The Coffin Texts contains a spell (322) for “becoming [invoking] Khenty-Khem,” which clearly refers to Khenty-irty. Here he is described as “the Golden Falcon who snatches things in the voids of the sky,” and who eats from the slaughterhouse of Horus. The operator who is invoking or identifying with Khenty-Khem states, “I am a soul who eats his navel-string, who lives on his friends of his foreskin and who eats of his companions,” referring to two points at which the body’s integrity is at once threatened and secured, namely birth and circumcision. Appropriate for one whose name means ‘foremost of eyesight’ is the affirmation in this spell, “I am one who travels by night and who hides by day.”
A tendency to identify Khenty-irty with Horus is apparent already in the Pyramid Texts. In utterance 438, the king is urged to “live the life, for you have not died the death, just as Horus Khenty-Khem [‘who presides over Khem’] lives,” while in utterance 688, the four sons of Horus are referred to as “the children of Horus of Khem,” a spell which at its end also mentions Khenty-irty. In a spell for protection which takes the form of an adoration of Horus (no. 123 in Borghouts), the operator refers to spells and conjurations which Horus has been taught “by the Majesty of Khenty-Khem.”
The children of Khenty-irty are charged with the protection of Osiris, especially during the fifth through the eighth hours of the vigil, over which they preside. They are generally reckoned as four in number, named Heqa, ‘Ruler’ (sometimes Haku, ‘Plunderer’), Iremêwa, ‘Who acts violently’ (sometimes Ithemêwa, ‘Who takes violently’), Ma’itef, ‘Who sees his father’, and Irrenefdjesef, ‘Who makes his own name’. Iremêwa is sometimes replaced by Kheribaqef, ‘Who is under his moringa-tree’. Occasionally just two of these will appear alongside the four sons of Horus, and sometimes Heqa/Haku and Ma’itef are fused into a single deity named Heqa-Ma’itef. The children of Khenty-irty are usually depicted anthropomorphically, holding lizards or snakes (references in Egberts 1995, vol. I, 125-127).
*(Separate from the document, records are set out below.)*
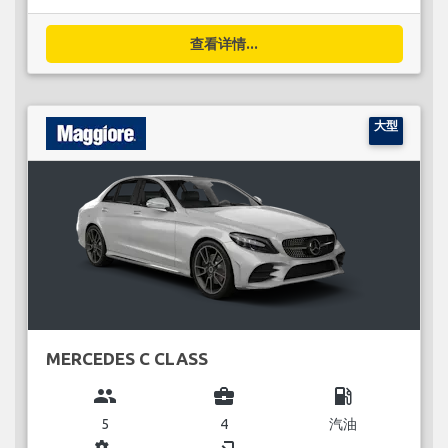
查看详情...
大型
MERCEDES C CLASS
group
business_center
local_gas_station
5
4
汽油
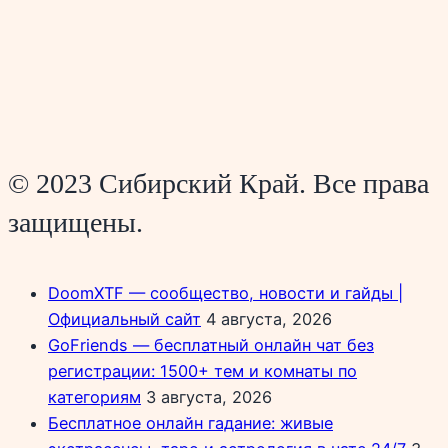
© 2023 Сибирский Край. Все права
защищены.
DoomXTF — сообщество, новости и гайды |
Официальный сайт
4 августа, 2026
GoFriends — бесплатный онлайн чат без
регистрации: 1500+ тем и комнаты по
категориям
3 августа, 2026
Бесплатное онлайн гадание: живые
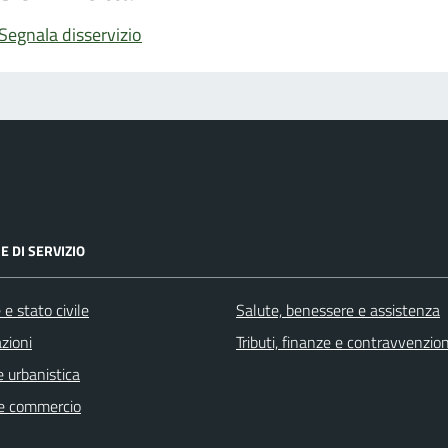
Segnala disservizio
E DI SERVIZIO
e stato civile
Salute, benessere e assistenza
zioni
Tributi, finanze e contravvenzion
 urbanistica
e commercio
Allen, T. G. 1974. The Book of the Dead or Going Forth by Day. Chicago: University of Chicago Press. [BD]
Borghouts, J. F. 1978. Ancient Egyptian Magical Texts. Leiden: E. J. Brill.
Egberts, A. 1995. In Quest of Meaning: A Study of the Egyptian Rites of Consecrating the Meret-chests and Driving the Calves. 2 vols. Leiden: Nederlands Instituut voor het Nabije Oosten.
Faulkner, R. O. 1969. The Ancient Egyptian Pyramid Texts. Oxford: Oxford University Press. [PT]
Faulkner, R. O. 1973-8. The Ancient Egyptian Coffin Texts. 3 vols. Warminster: Aris & Phillips Ltd. [CT]
Griffiths, J. Gwyn. 1958. “Remarks on the Mythology of the Eyes of Horus.” Chronique d’Égypte 33: 182-193.
Hornung, Erik. 1999. The Ancient Egyptian Books of the Afterlife. Trans. David Lorton. Ithaca: Cornell University Press.